Asthma guidelines are created to aid health experts with the diagnosis, treatment as well as the non-pharmacological management this disease. These guidelines are based on research and updated frequently by a team of experts.
Asthma Guidelines for Treating Acute Attacks in Hospitals
Hospitalization may be required in acute asthma attacks. Lung function, levels of oxygen and other indicators of severity are determined through laboratory tests, chest x-ray and an electrocardiogram (ECG). The following treatments may be administrated depending on the results:
• The standard therapy is beta2-agonists which may be given hourly with an inhaler or administrated with a nebulizer. In most cases, intravenous delivery isnt recommended.
• Hospitalization can be preceded by giving corticosteroid within the first hour of the attack.

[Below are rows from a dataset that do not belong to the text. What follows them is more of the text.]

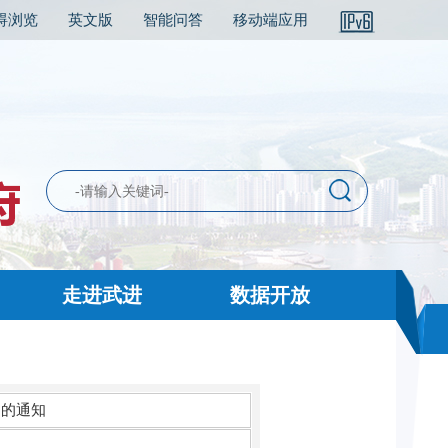
碍浏览
英文版
智能问答
移动端应用
走进武进
数据开放
》的通知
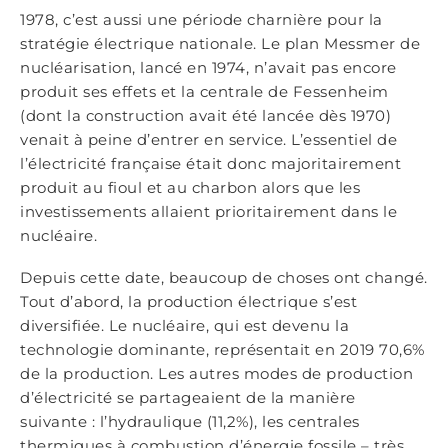
1978, c’est aussi une période charnière pour la
stratégie électrique nationale. Le plan Messmer de
nucléarisation, lancé en 1974, n’avait pas encore
produit ses effets et la centrale de Fessenheim
(dont la construction avait été lancée dès 1970)
venait à peine d’entrer en service. L’essentiel de
l’électricité française était donc majoritairement
produit au fioul et au charbon alors que les
investissements allaient prioritairement dans le
nucléaire.
Depuis cette date, beaucoup de choses ont changé.
Tout d’abord, la production électrique s’est
diversifiée. Le nucléaire, qui est devenu la
technologie dominante, représentait en 2019 70,6%
de la production. Les autres modes de production
d’électricité se partageaient de la manière
suivante : l’hydraulique (11,2%), les centrales
thermiques à combustion d’énergie fossile – très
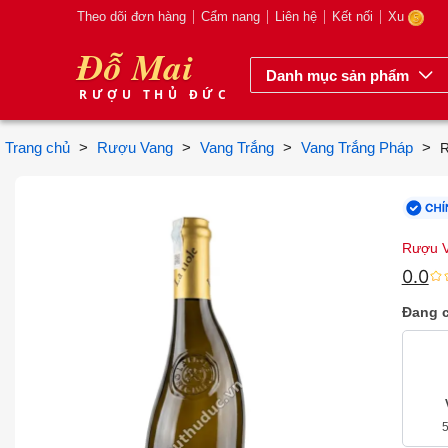
Theo dõi đơn hàng
Cẩm nang
Liên hệ
Kết nối
Xu
Đỗ Mai
Danh mục sản phẩm
RƯỢU THỦ ĐỨC
Trang chủ
>
Rượu Vang
>
Vang Trắng
>
Vang Trắng Pháp
>
R
Rượu V
0.0
Đang c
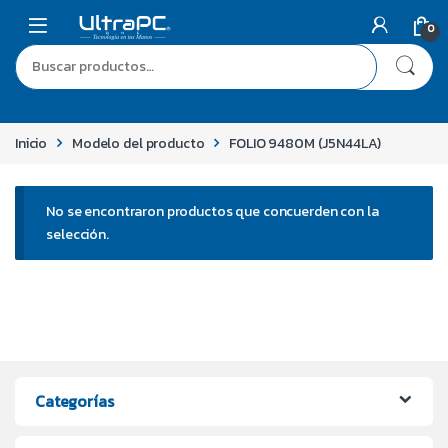
0
Inicio
Modelo del producto
FOLIO 9480M (J5N44LA)
No se encontraron productos que concuerden con la
selección.
Categorías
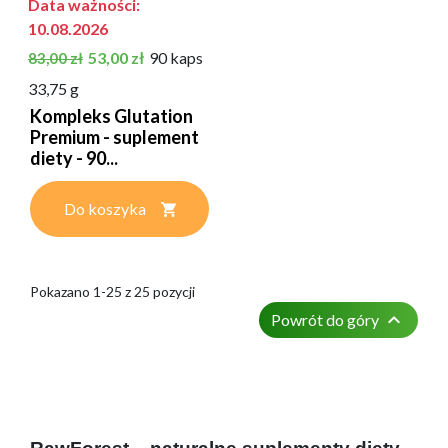
Data ważności:
10.08.2026
Cena podstawowa
Cena
53,00 zł
90 kaps
83,00 zł
33,75 g
Kompleks Glutation
Premium - suplement
diety - 90...
Do koszyka
Pokazano 1-25 z 25 pozycji

Powrót do góry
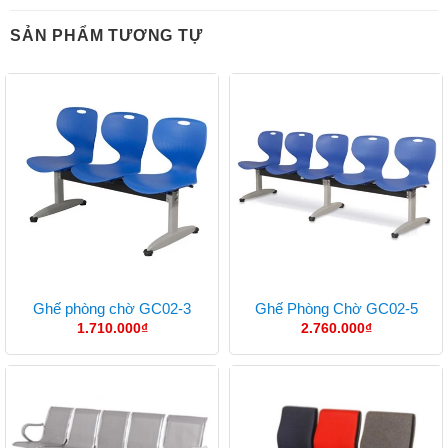
SẢN PHẨM TƯƠNG TỰ
Ghế phòng chờ GC02-3
Ghế Phòng Chờ GC02-5
1.710.000
₫
2.760.000
₫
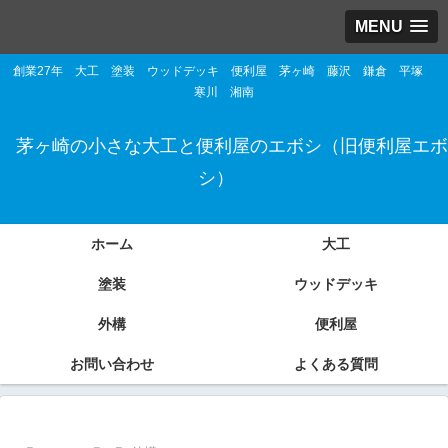
MENU
創業27年 大工 塗装 ウッドデッキ 便利屋 茅ヶ崎 藤沢 鎌倉 平塚
寒川 湘南
茅ヶ崎の小さな大工と便利屋のエボシ（旧便利屋エボ
シ）
ホーム
大工
塗装
ウッドデッキ
外構
便利屋
お問い合わせ
よくある質問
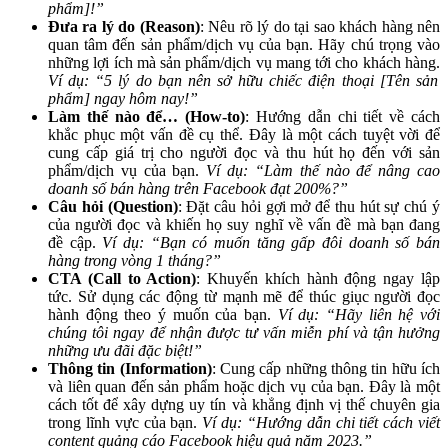
phẩm]!”
Đưa ra lý do (Reason)
: Nêu rõ lý do tại sao khách hàng nên
quan tâm đến sản phẩm/dịch vụ của bạn. Hãy chú trọng vào
những lợi ích mà sản phẩm/dịch vụ mang tới cho khách hàng.
Ví dụ: “5 lý do bạn nên sở hữu chiếc điện thoại [Tên sản
phẩm] ngay hôm nay!”
Làm thế nào để… (How-to)
: Hướng dẫn chi tiết về cách
khắc phục một vấn đề cụ thể. Đây là một cách tuyệt vời để
cung cấp giá trị cho người đọc và thu hút họ đến với sản
phẩm/dịch vụ của bạn.
Ví dụ: “Làm thế nào để nâng cao
doanh số bán hàng trên Facebook đạt 200%?”
Câu hỏi (Question)
: Đặt câu hỏi gợi mở để thu hút sự chú ý
của người đọc và khiến họ suy nghĩ về vấn đề mà bạn đang
đề cập.
Ví dụ: “Bạn có muốn tăng gấp đôi doanh số bán
hàng trong vòng 1 tháng?”
CTA (Call to Action)
: Khuyến khích hành động ngay lập
tức. Sử dụng các động từ mạnh mẽ để thúc giục người đọc
hành động theo ý muốn của bạn.
Ví dụ: “Hãy liên hệ với
chúng tôi ngay để nhận được tư vấn miễn phí và tận hưởng
những ưu đãi đặc biệt!”
Thông tin (Information)
: Cung cấp những thông tin hữu ích
và liên quan đến sản phẩm hoặc dịch vụ của bạn. Đây là một
cách tốt để xây dựng uy tín và khẳng định vị thế chuyên gia
trong lĩnh vực của bạn.
Ví dụ: “Hướng dẫn chi tiết cách viết
content quảng cáo Facebook hiệu quả năm 2023.”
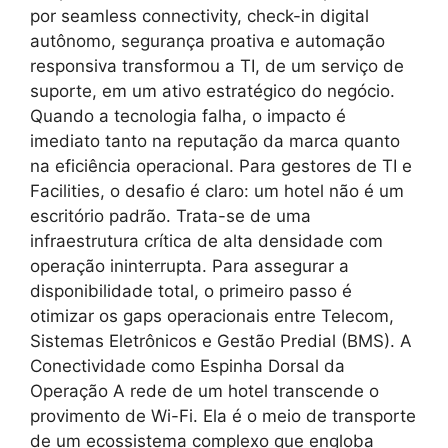
por seamless connectivity, check-in digital
autônomo, segurança proativa e automação
responsiva transformou a TI, de um serviço de
suporte, em um ativo estratégico do negócio.
Quando a tecnologia falha, o impacto é
imediato tanto na reputação da marca quanto
na eficiência operacional. Para gestores de TI e
Facilities, o desafio é claro: um hotel não é um
escritório padrão. Trata-se de uma
infraestrutura crítica de alta densidade com
operação ininterrupta. Para assegurar a
disponibilidade total, o primeiro passo é
otimizar os gaps operacionais entre Telecom,
Sistemas Eletrônicos e Gestão Predial (BMS). A
Conectividade como Espinha Dorsal da
Operação A rede de um hotel transcende o
provimento de Wi-Fi. Ela é o meio de transporte
de um ecossistema complexo que engloba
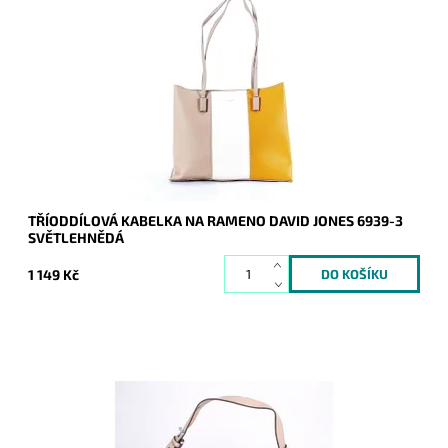
Světlehnědá kabelka na rameno, na pomezí střední a velké
velikosti, která na první pohled zaujme tříbarevnou kombinací
na čelní straně.
Dostupnost:
Skladem
Kód:
16843
Značka:
David Jones Paris
Záruka:
2 roky
TŘÍODDÍLOVÁ KABELKA NA RAMENO DAVID JONES 6939-3
SVĚTLEHNĚDÁ
1 149 Kč
Velká kabelka na rameno značky Maria C. ve světlehnědé
barvě, kterou lze díky přídavnému popruhu nosit i jako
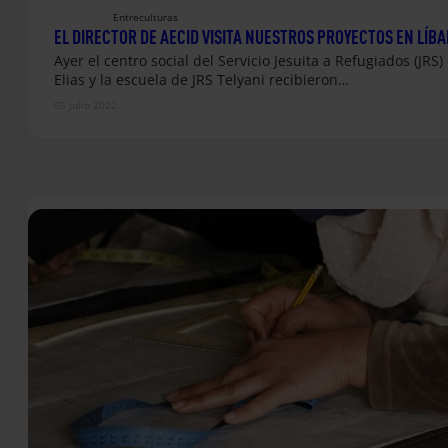
Entreculturas
EL DIRECTOR DE AECID VISITA NUESTROS PROYECTOS EN LÍB
Ayer el centro social del Servicio Jesuita a Refugiados (JRS)
Elias y la escuela de JRS Telyani recibieron…
05 julio 2022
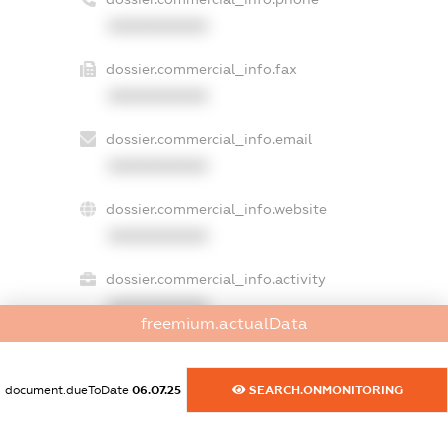
XXXXXXXXXX
dossier.commercial_info.fax
XXXXXXXXXX
dossier.commercial_info.email
XXXXXXXXXX
dossier.commercial_info.website
XXXXXXXXXX
dossier.commercial_info.activity
XXXXXXXXXX
freemium.actualData
document.dueToDate
06.07.25
SEARCH.ONMONITORING
freemium.exampleText_1
freemium.exampleText_2
freemium.anonymousPerSearch2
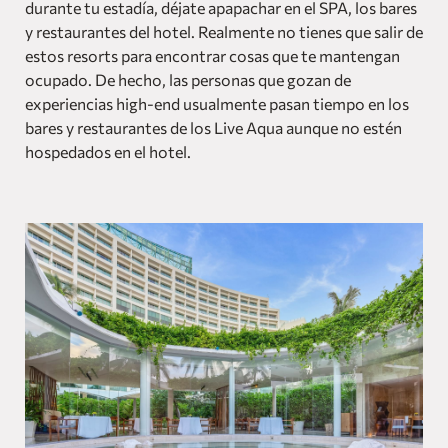
durante tu estadía, déjate apapachar en el SPA, los bares
y restaurantes del hotel. Realmente no tienes que salir de
estos resorts para encontrar cosas que te mantengan
ocupado. De hecho, las personas que gozan de
experiencias high-end usualmente pasan tiempo en los
bares y restaurantes de los Live Aqua aunque no estén
hospedados en el hotel.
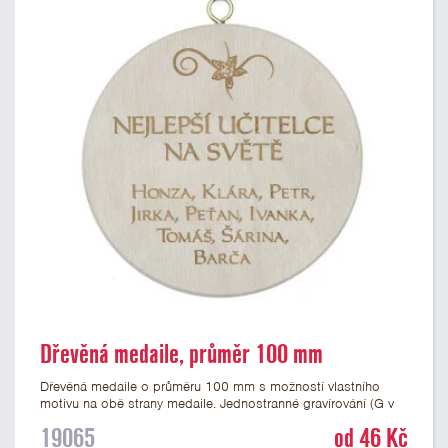
Dřevěná medaile, průměr 100 mm
Dřevěná medaile o průměru 100 mm s možností vlastního
motivu na obě strany medaile. Jednostranné gravírování (G v
produktovém kódu) nebo potisk medaile (P v produktovém
19065
od 46 Kč
kódu) je v ceně. Dřevěnou placku můžete doplnit o vhodnou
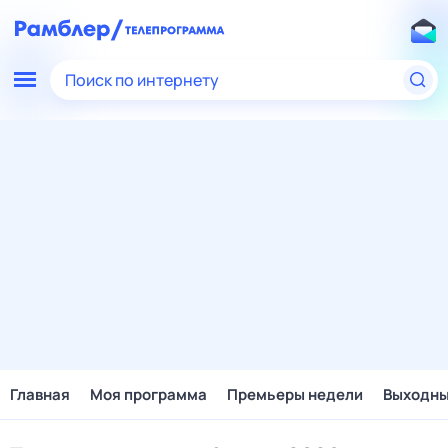
Поиск по интернету
Главная
Моя программа
Премьеры недели
Выходн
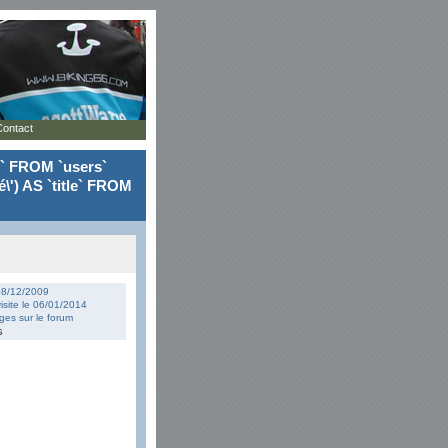
Contact
le` FROM `users`
\') AS `title` FROM
 08/12/2009
isite le 06/01/2014
es sur le forum
s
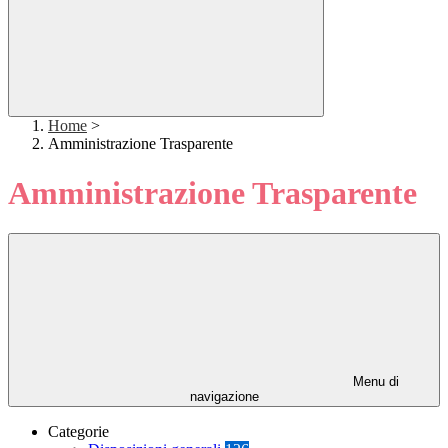
Home
>
Amministrazione Trasparente
Amministrazione Trasparente
Menu di
navigazione
Categorie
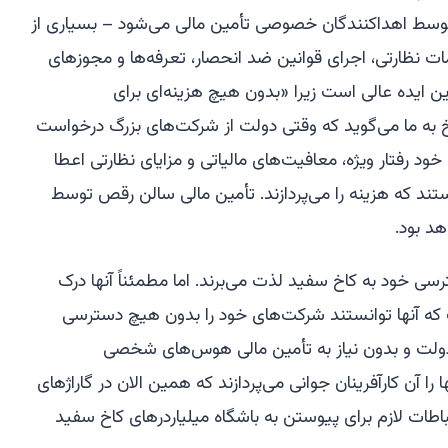
 توسط اهداکنندگان خصوصی تأمین مالی می‌شود – بسیاری از
ات نظارتی، اجرای قوانین ضد انحصار، تعرفه‌ها و مجوزهای
ن ایده عالی است زیرا «بدون هیچ هزینه‌ای برای
یخ به ما می‌گوید که وقتی دولت از شرکت‌های بزرگ درخواست
خود رفتار ویژه، معافیت‌های مالیاتی و مزایای نظارتی اعطا
ند که هزینه را می‌پردازند. تأمین مالی سالن رقص توسط
هد بود.
سی خود به کاخ سفید لذت می‌برند. اما مطمئناً آنها درک
ت که آنها توانستند شرکت‌های خود را بدون هیچ دسترسی
د دولت و بدون نیاز به تأمین مالی هوس‌های شخصی
ا آن کارآفرینان جوانی می‌پردازند که همین الان در گاراژهای
اطات لازم برای پیوستن به باشگاه میلیاردرهای کاخ سفید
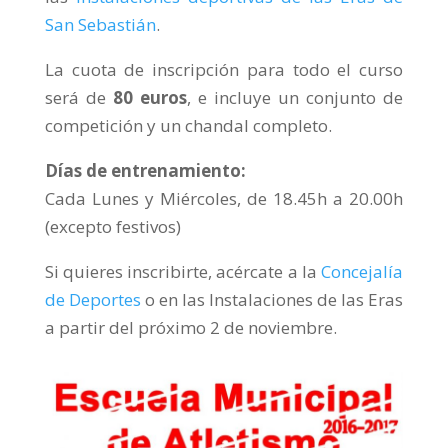
San Sebastián
.
La cuota de inscripción para todo el curso
será de
80 euros
, e incluye un conjunto de
competición y un chandal completo.
Días de entrenamiento:
Cada Lunes y Miércoles, de 18.45h a 20.00h
(excepto festivos)
Si quieres inscribirte, acércate a la
Concejalía
de Deportes
o en las Instalaciones de las Eras
a partir del próximo 2 de noviembre.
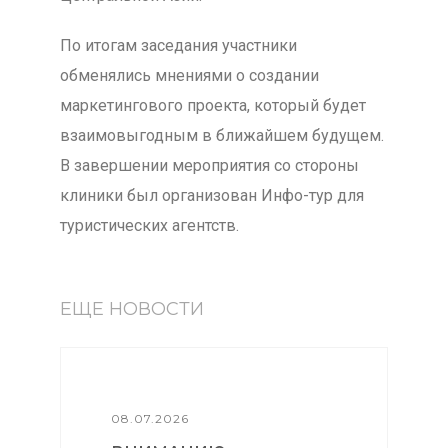
По итогам заседания участники
обменялись мнениями о создании
маркетингового проекта, который будет
взаимовыгодным в ближайшем будущем.
В завершении мероприятия со стороны
клиники был организован Инфо-тур для
туристических агентств.
ЕЩЕ НОВОСТИ
08.07.2026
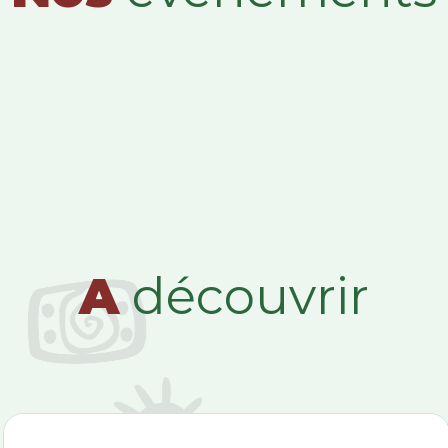
A
découvrir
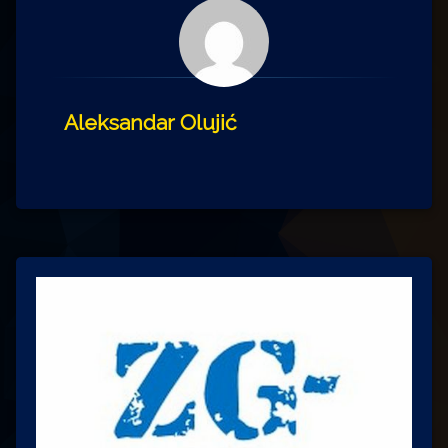
Aleksandar Olujić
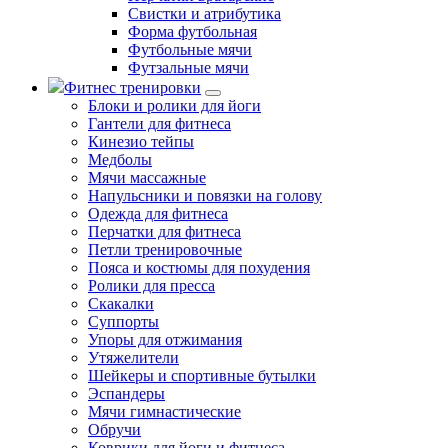
Свистки и атрибутика
Форма футбольная
Футбольные мячи
Футзальные мячи
Фитнес тренировки
Блоки и ролики для йоги
Гантели для фитнеса
Кинезио тейпы
Медболы
Мячи массажные
Напульсники и повязки на голову
Одежда для фитнеса
Перчатки для фитнеса
Петли тренировочные
Пояса и костюмы для похудения
Ролики для пресса
Скакалки
Суппорты
Упоры для отжимания
Утяжелители
Шейкеры и спортивные бутылки
Эспандеры
Мячи гимнастические
Обручи
Коврики для йоги и фитнеса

• Patients with severe asthma must be treated with intravenous magnesium to open blocked airways
• Administering oxygen can be a life-saver in several cases
• Mechanical ventilation may be required in life-threatening situations
• If there is no strong evidence of the presence of bacteria, antibiotics is useless for asthma attacks.
Guidelines for Discharge and Relapse after Hospitalization
Three to four hours is what it takes to determine whether a patient needs to stay in the hospital or can be sent home. When can a patient be discharged?
• Symptoms have disappeared or are minimal
• If the rate of peak expiratory flow is 70% or more of the expected rate
What are the asthma guidelines for home treatments?
The key elements to preventing asthma attacks are following the prescribed drug treatments, avoiding allergens, and home monitoring. Write down action plans as guidelines for individual patients to respond properly to their symptoms. In addition to a combination of medications, a good communication between patient and doctor is a key to a successful management program.